===== Supplied material
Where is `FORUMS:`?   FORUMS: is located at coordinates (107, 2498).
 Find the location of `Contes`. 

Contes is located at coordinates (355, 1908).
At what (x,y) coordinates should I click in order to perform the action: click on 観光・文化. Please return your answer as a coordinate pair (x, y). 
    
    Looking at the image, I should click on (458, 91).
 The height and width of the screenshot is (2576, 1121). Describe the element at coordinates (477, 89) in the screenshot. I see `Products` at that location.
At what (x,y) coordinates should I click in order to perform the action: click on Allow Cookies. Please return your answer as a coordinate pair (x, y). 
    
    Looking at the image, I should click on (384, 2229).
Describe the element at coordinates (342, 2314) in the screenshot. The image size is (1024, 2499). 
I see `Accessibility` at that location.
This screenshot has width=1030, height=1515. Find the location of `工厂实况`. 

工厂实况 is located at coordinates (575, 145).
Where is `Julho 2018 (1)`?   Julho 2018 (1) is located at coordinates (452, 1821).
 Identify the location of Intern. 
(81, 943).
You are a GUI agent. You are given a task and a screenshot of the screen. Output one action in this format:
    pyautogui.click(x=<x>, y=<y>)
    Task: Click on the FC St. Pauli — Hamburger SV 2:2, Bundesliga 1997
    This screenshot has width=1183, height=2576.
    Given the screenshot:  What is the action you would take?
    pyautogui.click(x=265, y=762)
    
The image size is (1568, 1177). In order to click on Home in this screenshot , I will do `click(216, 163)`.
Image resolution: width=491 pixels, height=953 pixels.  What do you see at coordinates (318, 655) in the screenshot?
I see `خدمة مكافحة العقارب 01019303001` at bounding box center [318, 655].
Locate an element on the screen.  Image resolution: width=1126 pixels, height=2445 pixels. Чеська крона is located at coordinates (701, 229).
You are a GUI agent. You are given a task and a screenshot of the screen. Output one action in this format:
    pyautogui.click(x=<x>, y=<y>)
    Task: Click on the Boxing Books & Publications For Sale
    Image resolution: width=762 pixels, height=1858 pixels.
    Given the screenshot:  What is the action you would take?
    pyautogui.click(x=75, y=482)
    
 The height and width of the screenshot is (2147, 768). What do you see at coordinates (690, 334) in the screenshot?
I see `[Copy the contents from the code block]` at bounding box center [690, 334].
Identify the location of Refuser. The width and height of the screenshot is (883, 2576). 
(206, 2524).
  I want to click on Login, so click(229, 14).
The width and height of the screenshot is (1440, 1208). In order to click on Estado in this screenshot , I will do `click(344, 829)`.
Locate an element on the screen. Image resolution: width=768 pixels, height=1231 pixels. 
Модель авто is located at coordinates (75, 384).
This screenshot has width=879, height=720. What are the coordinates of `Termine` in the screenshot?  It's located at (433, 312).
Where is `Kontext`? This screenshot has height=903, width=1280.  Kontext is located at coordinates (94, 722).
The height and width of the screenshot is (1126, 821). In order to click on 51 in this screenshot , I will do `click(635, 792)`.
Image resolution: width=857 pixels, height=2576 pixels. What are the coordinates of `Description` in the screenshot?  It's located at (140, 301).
==========
Exactly as written, output all of the entries.

Where is `FORUMS:`?   FORUMS: is located at coordinates (107, 2498).
 Find the location of `Contes`. 

Contes is located at coordinates (355, 1908).
At what (x,y) coordinates should I click in order to perform the action: click on 観光・文化. Please return your answer as a coordinate pair (x, y). 
    
    Looking at the image, I should click on (458, 91).
 The height and width of the screenshot is (2576, 1121). Describe the element at coordinates (477, 89) in the screenshot. I see `Products` at that location.
At what (x,y) coordinates should I click in order to perform the action: click on Allow Cookies. Please return your answer as a coordinate pair (x, y). 
    
    Looking at the image, I should click on (384, 2229).
Describe the element at coordinates (342, 2314) in the screenshot. The image size is (1024, 2499). 
I see `Accessibility` at that location.
This screenshot has width=1030, height=1515. Find the location of `工厂实况`. 

工厂实况 is located at coordinates (575, 145).
Where is `Julho 2018 (1)`?   Julho 2018 (1) is located at coordinates (452, 1821).
 Identify the location of Intern. 
(81, 943).
You are a GUI agent. You are given a task and a screenshot of the screen. Output one action in this format:
    pyautogui.click(x=<x>, y=<y>)
    Task: Click on the FC St. Pauli — Hamburger SV 2:2, Bundesliga 1997
    This screenshot has width=1183, height=2576.
    Given the screenshot:  What is the action you would take?
    pyautogui.click(x=265, y=762)
    
The image size is (1568, 1177). In order to click on Home in this screenshot , I will do `click(216, 163)`.
Image resolution: width=491 pixels, height=953 pixels.  What do you see at coordinates (318, 655) in the screenshot?
I see `خدمة مكافحة العقارب 01019303001` at bounding box center [318, 655].
Locate an element on the screen.  Image resolution: width=1126 pixels, height=2445 pixels. Чеська крона is located at coordinates (701, 229).
You are a GUI agent. You are given a task and a screenshot of the screen. Output one action in this format:
    pyautogui.click(x=<x>, y=<y>)
    Task: Click on the Boxing Books & Publications For Sale
    Image resolution: width=762 pixels, height=1858 pixels.
    Given the screenshot:  What is the action you would take?
    pyautogui.click(x=75, y=482)
    
 The height and width of the screenshot is (2147, 768). What do you see at coordinates (690, 334) in the screenshot?
I see `[Copy the contents from the code block]` at bounding box center [690, 334].
Identify the location of Refuser. The width and height of the screenshot is (883, 2576). 
(206, 2524).
  I want to click on Login, so click(229, 14).
The width and height of the screenshot is (1440, 1208). In order to click on Estado in this screenshot , I will do `click(344, 829)`.
Locate an element on the screen. Image resolution: width=768 pixels, height=1231 pixels. 
Модель авто is located at coordinates (75, 384).
This screenshot has width=879, height=720. What are the coordinates of `Termine` in the screenshot?  It's located at (433, 312).
Where is `Kontext`? This screenshot has height=903, width=1280.  Kontext is located at coordinates (94, 722).
The height and width of the screenshot is (1126, 821). In order to click on 51 in this screenshot , I will do `click(635, 792)`.
Image resolution: width=857 pixels, height=2576 pixels. What are the coordinates of `Description` in the screenshot?  It's located at (140, 301).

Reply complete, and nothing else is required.